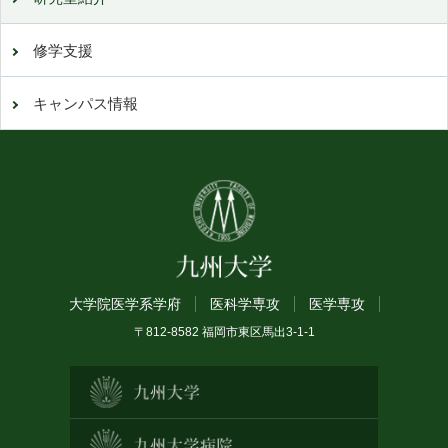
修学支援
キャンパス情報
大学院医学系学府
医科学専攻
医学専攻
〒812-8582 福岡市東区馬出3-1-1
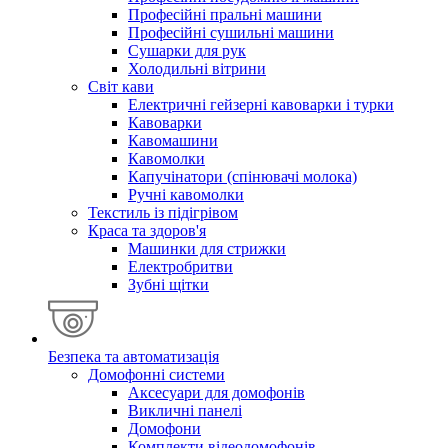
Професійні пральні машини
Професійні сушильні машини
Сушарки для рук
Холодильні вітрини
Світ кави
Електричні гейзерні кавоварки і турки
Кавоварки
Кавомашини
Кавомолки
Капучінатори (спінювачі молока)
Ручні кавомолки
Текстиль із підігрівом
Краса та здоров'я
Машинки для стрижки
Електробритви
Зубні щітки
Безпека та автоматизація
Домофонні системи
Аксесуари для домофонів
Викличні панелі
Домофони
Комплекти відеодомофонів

--

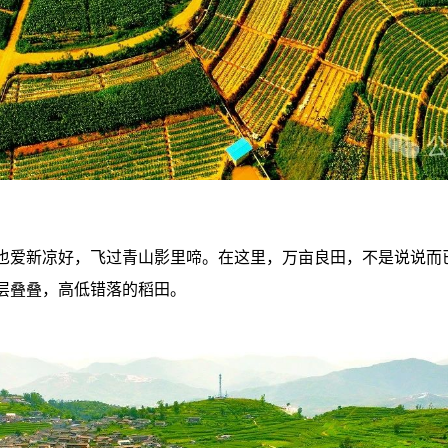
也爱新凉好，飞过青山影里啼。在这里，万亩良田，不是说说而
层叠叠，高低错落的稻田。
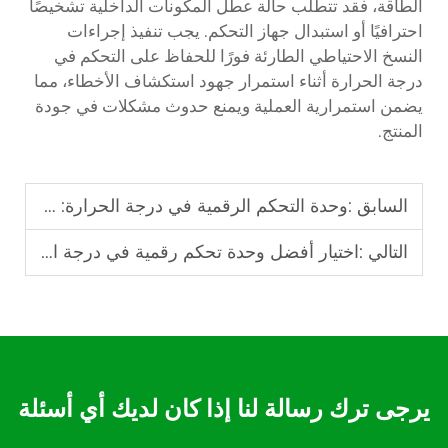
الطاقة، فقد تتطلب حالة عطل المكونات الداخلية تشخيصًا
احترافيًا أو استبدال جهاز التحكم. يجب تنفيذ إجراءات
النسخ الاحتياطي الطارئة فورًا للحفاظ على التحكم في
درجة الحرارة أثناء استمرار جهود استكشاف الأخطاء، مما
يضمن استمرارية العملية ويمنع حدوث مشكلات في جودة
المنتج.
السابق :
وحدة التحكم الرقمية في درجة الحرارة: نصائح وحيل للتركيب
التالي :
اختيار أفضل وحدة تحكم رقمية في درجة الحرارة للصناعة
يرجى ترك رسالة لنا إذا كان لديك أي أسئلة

# What you have to do:
Lines containing the word "وحدة" are to be pulled from the records and copied.

# Output below:
وحدة التحكم الرقمية في درجة الحرارة: نصائح وحيل للتركيب
اختيار أفضل وحدة تحكم رقمية في درجة الحرارة للصناعة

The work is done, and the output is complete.